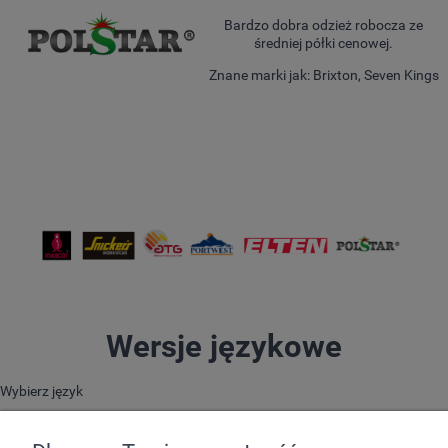
Bardzo dobra odzież robocza ze
średniej półki cenowej.
Znane marki jak: Brixton, Seven Kings
Wersje językowe
Wybierz język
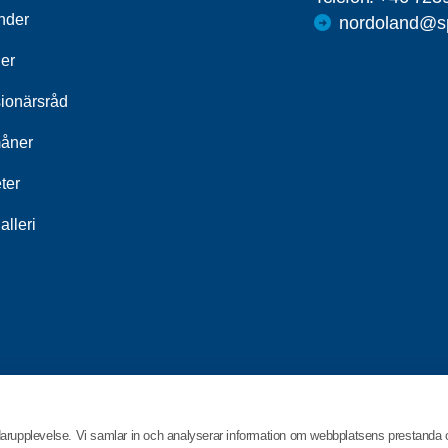
nder
nordoland@sp
ier
ionärsråd
åner
ter
alleri
darupplevelse. Vi samlar in och analyserar information om webbplatsens prestanda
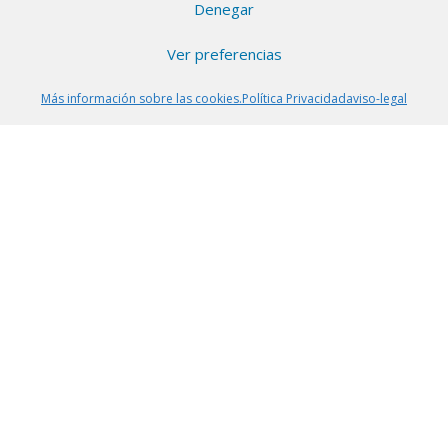
Dry 50ml – Pack de 6
Denegar
Ver preferencias
Más información sobre las cookies.
Política Privacidad
aviso-legal
Copyright © 2026 |
Aviso Legal
|
Política de
cookies
|
Política de Privacidad
|
Sobre nosotros
En ChollitosChollazos.com participamos en programas
de afiliación de AliExpress, Amazon y otras
plataformas. Esto significa que si haces clic en algunos
de nuestros enlaces y realizas una compra, nosotros
recibimos una pequeña comisión sin que a ti te cueste
ni un céntimo más. Gracias por apoyar nuestro trabajo
para seguir encontrando los mejores chollos.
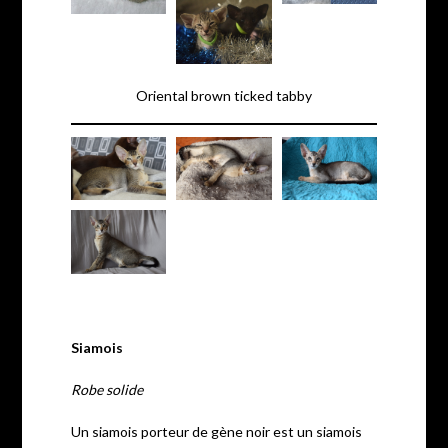
Oriental brown ticked tabby
Siamois
Robe solide
Un siamois porteur de gène noir est un siamois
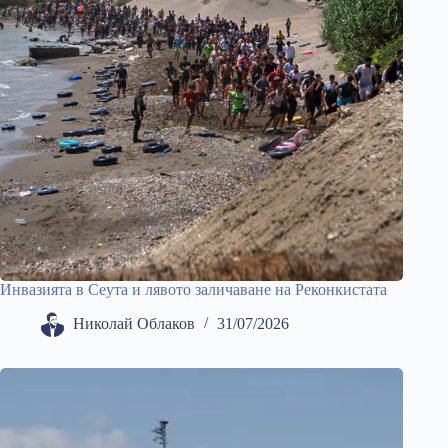
Инвазията в Сеута и лявото заличаване на Реконкистата
Николай Облаков
31/07/2026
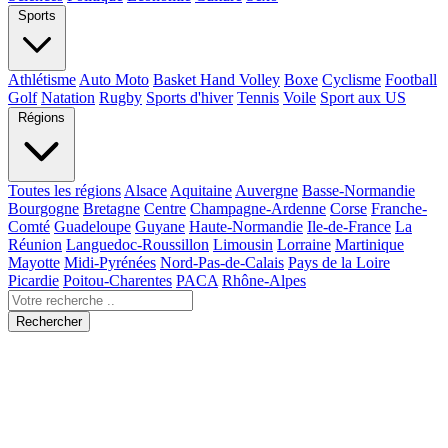
Sports
Athlétisme
Auto Moto
Basket Hand Volley
Boxe
Cyclisme
Football
Golf
Natation
Rugby
Sports d'hiver
Tennis
Voile
Sport aux US
Régions
Toutes les régions
Alsace
Aquitaine
Auvergne
Basse-Normandie
Bourgogne
Bretagne
Centre
Champagne-Ardenne
Corse
Franche-
Comté
Guadeloupe
Guyane
Haute-Normandie
Ile-de-France
La
Réunion
Languedoc-Roussillon
Limousin
Lorraine
Martinique
Mayotte
Midi-Pyrénées
Nord-Pas-de-Calais
Pays de la Loire
Picardie
Poitou-Charentes
PACA
Rhône-Alpes
Rechercher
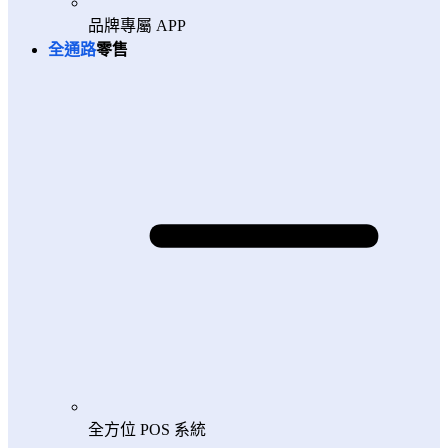
品牌專屬 APP
全通路
零售
全方位 POS 系統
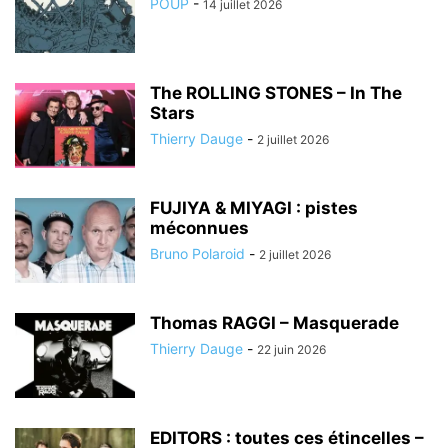
POUP
-
14 juillet 2026
The ROLLING STONES – In The
Stars
Thierry Dauge
-
2 juillet 2026
FUJIYA & MIYAGI : pistes
méconnues
Bruno Polaroid
-
2 juillet 2026
Thomas RAGGI – Masquerade
Thierry Dauge
-
22 juin 2026
EDITORS : toutes ces étincelles –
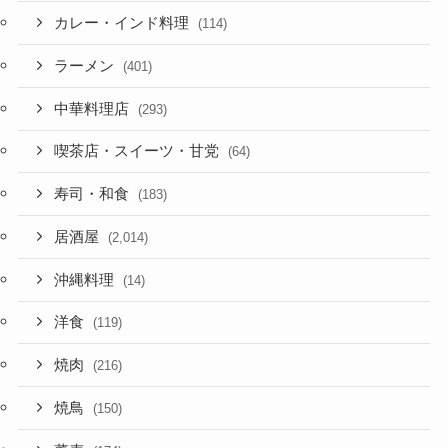
カレー・インド料理
(114)
ラーメン
(401)
中華料理店
(293)
喫茶店・スイーツ・甘党
(64)
寿司・和食
(183)
居酒屋
(2,014)
沖縄料理
(14)
洋食
(119)
焼肉
(216)
焼鳥
(150)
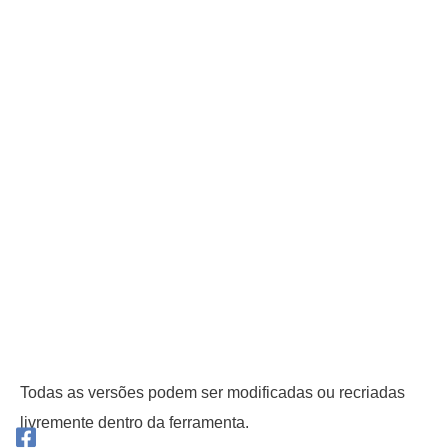
Todas as versões podem ser modificadas ou recriadas
livremente dentro da ferramenta.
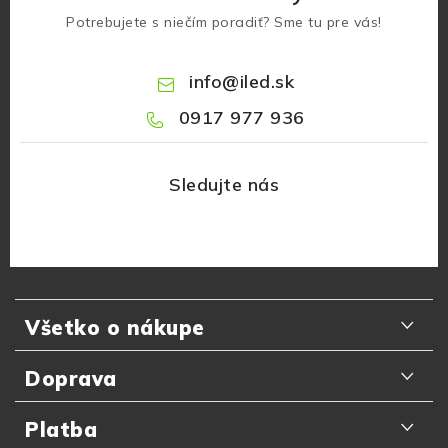
Potrebujete s niečím poradiť? Sme tu pre vás!
info
@
iled.sk
0917 977 936
Z
á
Všetko o nákupe
p
ä
Odporúčania zákazníkov
Doprava
t
Najčastejšie otázky
i
Doručenie kuriérom GLS
Platba
Prečo nakupovať u nás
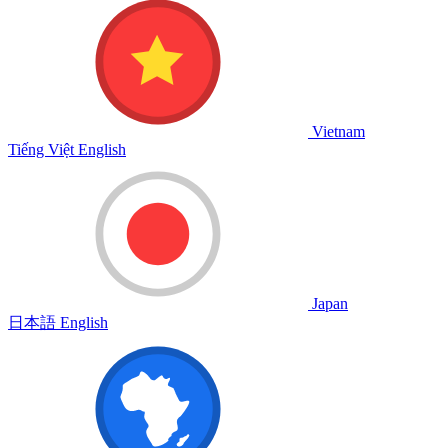
Vietnam
Tiếng Việt
English
Japan
日本語
English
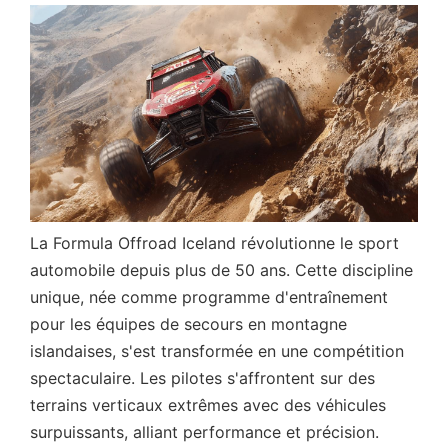
La Formula Offroad Iceland révolutionne le sport
automobile depuis plus de 50 ans. Cette discipline
unique, née comme programme d'entraînement
pour les équipes de secours en montagne
islandaises, s'est transformée en une compétition
spectaculaire. Les pilotes s'affrontent sur des
terrains verticaux extrêmes avec des véhicules
surpuissants, alliant performance et précision.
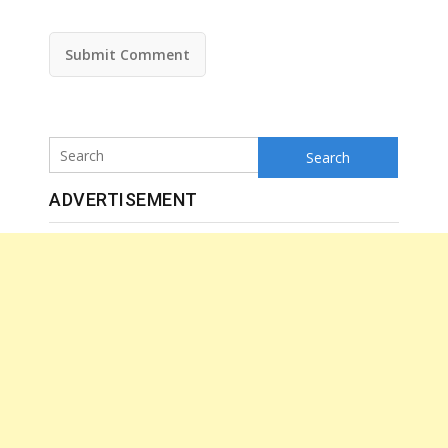
Search
ADVERTISEMENT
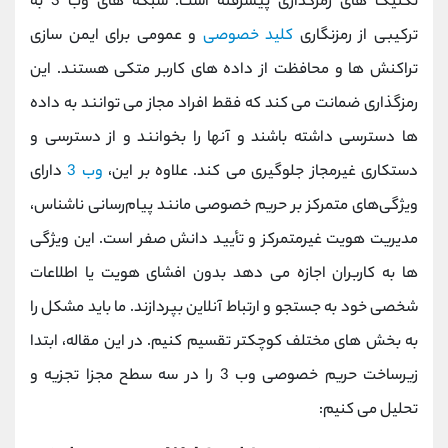
تکنیک های رمزگذاری پیشرفته است. شبکه های وب 3 به
ترکیبی از رمزنگاری
کلید خصوصی
و عمومی برای ایمن سازی
تراکنش ها و محافظت از داده های کاربر متکی هستند. این
رمزگذاری ضمانت می کند که فقط افراد مجاز می توانند به داده
ها دسترسی داشته باشند و آنها را بخوانند و از دسترسی و
دستکاری غیرمجاز جلوگیری می کند. علاوه بر این،
وب 3
دارای
ویژگی‌های متمرکز بر حریم خصوصی مانند پیام‌رسانی ناشناس،
مدیریت هویت غیرمتمرکز و تأیید دانش صفر است. این ویژگی
ها به کاربران اجازه می دهد بدون افشای هویت یا اطلاعات
شخصی خود به جستجو و ارتباط آنلاین بپردازند. ما باید مشکل را
به بخش های مختلف کوچکتر تقسیم کنیم. در این مقاله، ابتدا
زیرساخت حریم خصوصی وب 3 را در سه سطح مجزا تجزیه و
تحلیل می کنیم:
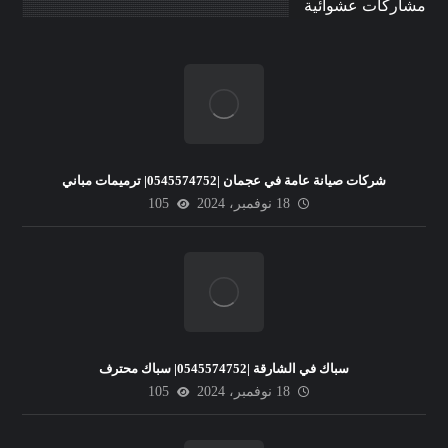
مشاركات عشوائية
شركات صيانة عامة في عجمان |0545574752| ترميمات مباني
18 نوفمبر، 2024
105
سباك في الشارقة |0545574752| سباك محترف
18 نوفمبر، 2024
105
::::
_Aim of the exercise_:
Count the lines above that contain the word "خصوصی", and reply with only that number.

_Exercise response_:
3